At times Paul’s assertions seem to contradict other assertions he makes elsewhere, sometimes in the same letter. In fact, the more literally we read his metaphors, often the harder it is to make sense of them, because his way of talking about salvation was more like poetry than an engineering manual. I would say that Paul’s teaching about salvation can be summarized in a few big ideas. The fundamental idea is that Jesus, by his life, his ministry, his death and his resurrection, saves us from the fundamental existential problems human beings have always had: sin, alienation, hopelessness, fear, and death. (The Call. Abingdon Press. Kindle Edition.)

In the year 2003, the first test-tube baby turned 25. Robert Edwards, who, along with his partner, Patrick Steptoe, pioneered the procedure, graced the occasion with a rare but candid interview with The Times of London. “It was a fantastic achievement, but it was about more than infertility,” said Edwards, then 77 and emeritus professor of human reproduction at Cambridge University. “I wanted to find out exactly who was in charge, whether it was God Himself or whether it was scientists in the laboratory.”

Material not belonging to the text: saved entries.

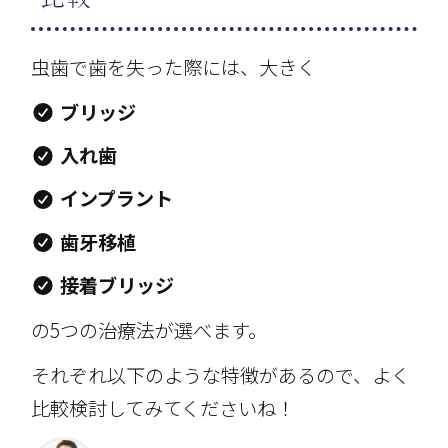
虫歯で歯を失った際には、大きく
ブリッジ
入れ歯
インプラント
歯牙移植
接着ブリッジ
の5つの治療法が選べます。
それぞれ以下のような特徴があるので、よく
比較検討してみてくださいね！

Smiling triumphantly at the reporter, he said, “It was us.”

Technology may be some new sort of Tower of Babel, but the deeper reality is that, because of sin, it will end just as the first Tower of Babel did.  

I think it would be fitting for me to close this sermon with the same words Paul concluded his sermon in Antioch. Beginning at verse 38 of Acts 13 Paul said: “Therefore, my friends, I want you to know that through Jesus the forgiveness of sins is proclaimed to you. Through him everyone who believes is set free from every sin…” (38-39).

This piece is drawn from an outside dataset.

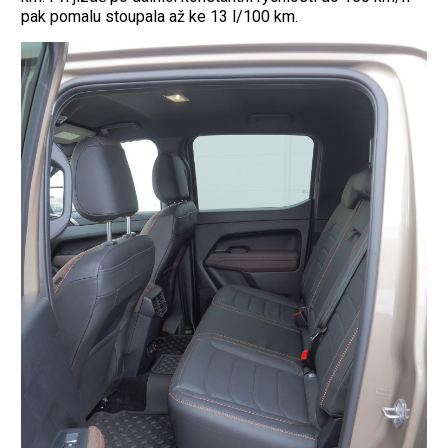
pak pomalu stoupala až ke 13 l/100 km.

God has done something that people living in any age would never believe, even if they heard it from a most trustworthy source.

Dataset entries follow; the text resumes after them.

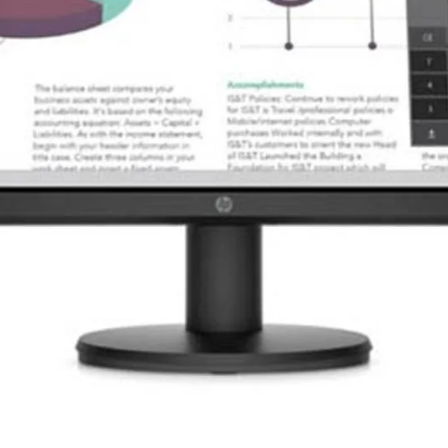
ệ FreeSync
 LG 22MR410-B.ATVQ
cho phép
đặc biệt là trong các trò chơi yêu
hệ FreeSync giúp đồng bộ tần số
bỏ hiện tượng rách hình (screen
hoàn hảo hơn.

In the Jewish New Testament Commentary David Stern says, “According to the Mishnah, There are thirty-six transgressions for which the Torah specifies the punishment of karet, that is, being ‘cut off’ from Israel…For these, the Torah provides no clearing. No sacrifice or punishment named in the Torah provides atonement or restores fellowship…” (p. 270).

We can passively ally ourselves with Jesus Christ, or we can stand apart from the crowd by trusting him completely and serving him faithfully. One thing that the life of Paul the Apostle has taught me is that following Jesus is never mainstream. It’s never floating down a lazy river on an inner tube. It’s always paddling against a very strong current with all your might.

But remember again the central theme of Paul’s sermon in Acts 13: “Therefore, my friends, I want you to know that through Jesus the forgiveness of sins is proclaimed to you. Through him everyone who believes is set free from every sin…”

The important work is done. Jesus has taken care of the heavy lifting.

Paul knew nothing of Jean-Paul Sartre (in a way his namesake), but if he had met him, I’m certain he would preach to him the same powerful message of the forgiveness of sins that he gave at Pisidian Antioch on his first missionary journey. He would likely say to Sartre, “The project of human beings is not to be God, but to let God be God, because God has forgiven our every sin through our Savior Jesus Christ.”

And that is the incredibly good news. Amen.